1.  Visit and artwork information

· The name of the art museum

· Artist name, title (in italics), date, and medium of your artwork (what your artwork is made from)

· The movement or time period your artwork is a part of.

· Example: Northern Renaissance, Modern, Impressionism, Ancient Egypt, etc.

· Use ‘Contemporary’ for anything generally made since 1980.

· Link to artwork’s entry page

· Image of your selected artwork if you can

· Google Arts & Culture doesn’t allow downloads, so you may need to Google the work to find a jpeg. You can also take a screenshot. BUT if this is beyond your tech capabilities, no stress, just include a link to the artwork entry and I’ll see it that way.

2.  Analysis of Subject Matter, Form, and Material: Describe the work’s subject matter and/or form (Formal Analysis). Include what the work if made from (its medium).

· What is being depicted in your artwork? You’ll also think about why the artist selected what they did to make the work from. Describe the work as if the reader does not have a copy of the artwork to look at. What forms, objects, people, setting, etc. are being depicted? Ex: People of various ages and nationalities are sitting in a tight circle talking in an animated fashion. Or if abstract: Angular geometric shapes are spinning wildly out of control. What is your work made from and why do you think your artist chose this material? Why do you think your artist chose to make a 2D or 3D work of art instead of the opposite?
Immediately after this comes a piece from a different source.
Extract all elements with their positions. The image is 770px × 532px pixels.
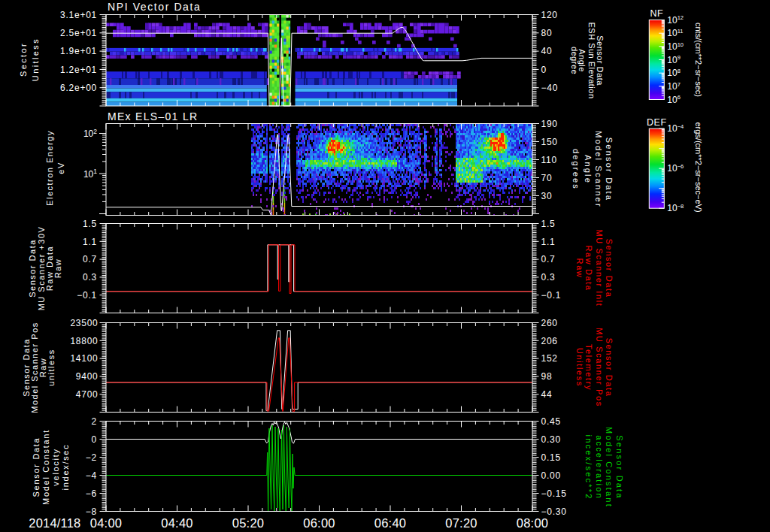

Is the material malleable or hard.

· In this same section, work in the vocabulary we’ve been learning and using in class as well as the more universal principals of art and the elements of design (pattern, contrast, emphasis, balance, scale/proportion, harmony, rhythm/movement; line, shape, form, color, texture, space, value). Use your book as a resource and make sure to underline the words when you use them. Ex: The paint is applied in thick, short strokes. Or Ex: the surface of the sculpture is smooth and polished. Ex: A dim blue light creates a somber mood. Do you think the artist expected the viewer to see the work from all angles or would they have preferred the viewer to stand in one location? Does anything about the work make you think the artist considered what kind of lightening would surround the work? Do you have a favorite viewpoint? Why? If the artist made a mistake do you think it would be easy to correct it with this material?

3. Analysis of History/Culture and Theme: What is the historical and/or cultural context of the work? What is the work’s content and purpose?

· Here you’ll think about how the time and place the artwork was created in influence the piece. Describe the content (meaning) of the work as the artist intended AND as you see it. Include historical information that helps to explain the context in which the work was created. Remember – this isn’t the time period being depicted in the artwork, more the time and place the artist was living in. You most likely will need to do some research to be able to answer this question. If you do so, make sure to cite your sources. You most likely will need to do some research to be able to answer what the artist intended this work to be about if it is not clearly stated at the museum. If you do so, make sure to cite your sources.

· You don’t need to answer all these questions but these will help guide you: What do you think about what is taking place in the time period when this work was made? Was it a certain era of Ancient Greece or during World War II in Germany? Did something happen in the artist’s life that influenced the work such as was this made after a wonderful or traumatic event in their life? Where was the work meant to be seen and experienced – was it for a church, home, outdoors, or indoors? How does that influence the work (ex. maybe it’s made of something particular to help with it being outside)?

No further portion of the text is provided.